When I first watched “The World of Tomorrow,” I fell in love with Emily Prime. This adorable little child trusted, beyond a shadow of a doubt. She genuinely wanted to share her life with this total stranger who happens to be a clone of Emily from 227 years in the future. One of my favorite moments in this short film is when Clone Emily (as I will refer to the clone in the rest of this post) talks to Child Emily about the technological advances of the future (or, it could be argued, regressions) and Child Emily just wants to show Clone Emily her pretty toy cars. “Vroom, vroom!” Too often we focus on the negative in the world. This film teaches us to appreciate the little things—every once in a while, we need to be like Child Emily, and play with our toy cars, and say what’s really on our minds.
I find it really interesting that, in this future, emotions are viewed as hassles, something that should be repressed or non-existent, and society is so obsessed with immortality that they are willing to lock their subconsciousness in a small cube that seems more like a torture device than an everlasting paradise. It even gets to the point where the end of the world is near, and it is discussed like its just another day.
It should be noted that, even though everyone knows the end of the world is coming in this futuristic society, instead of choosing to spend their final days being present with their loved ones, they choose to send their cubed-up consciousnesses into the ether. Where is the loving presence that Child Emily fosters? Where is the adventure, or fun? Clone Emily views love as a chore, not as something that is treasured.

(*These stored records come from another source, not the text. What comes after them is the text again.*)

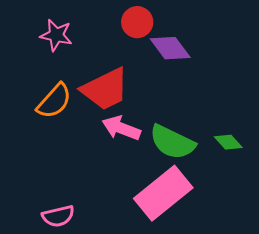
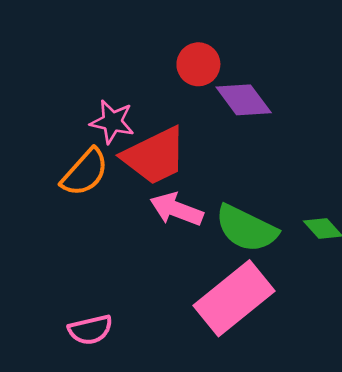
pink star: (56, 35) -> (112, 122), moved

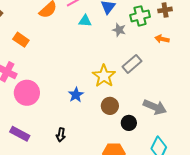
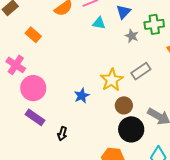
brown circle: (110, 106) -> (124, 105), moved
black circle: (129, 123) -> (131, 129), size x1.6
purple rectangle: (20, 134) -> (35, 117), moved

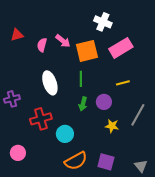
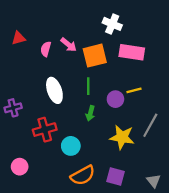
pink rectangle: (121, 48) -> (132, 52), turned 40
purple circle: (104, 102) -> (115, 99), moved
yellow star: (112, 126) -> (122, 137), size x1.6

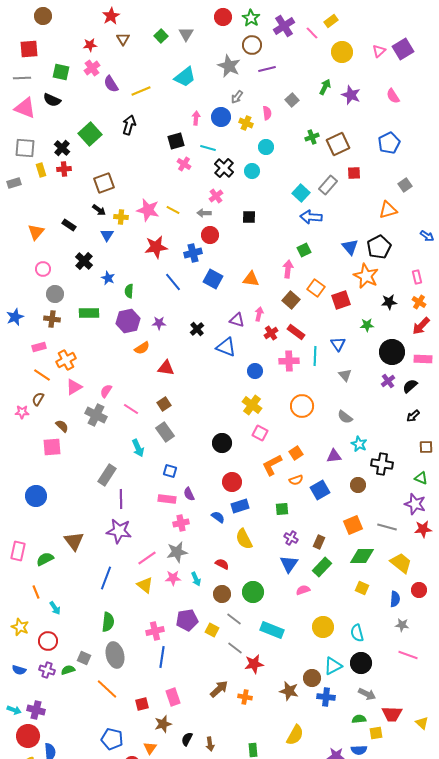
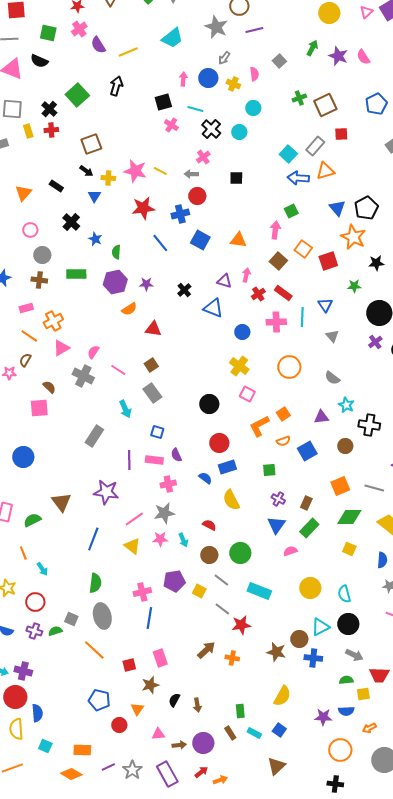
pink semicircle: (393, 96) -> (363, 57), moved
orange triangle: (388, 210) -> (325, 171), moved
purple line: (121, 499) -> (129, 460), moved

I have watched this short film several times, and I’ve made the realization that we are not too far off from the world that Clone Emily comes from. Social media and other technological innovations are starting to de-sensitize us to situations and make us apathetic towards the world and events happening in it. While we may be far off from being able to instantly watch any place or event in time like Clone Emily’s world can, we don’t seem too far off from throwing love away like it is something that can be evolved past. Being a kid again doesn’t sound that bad anymore.
Now, if you’ll excuse me, I have some toy cars to play with.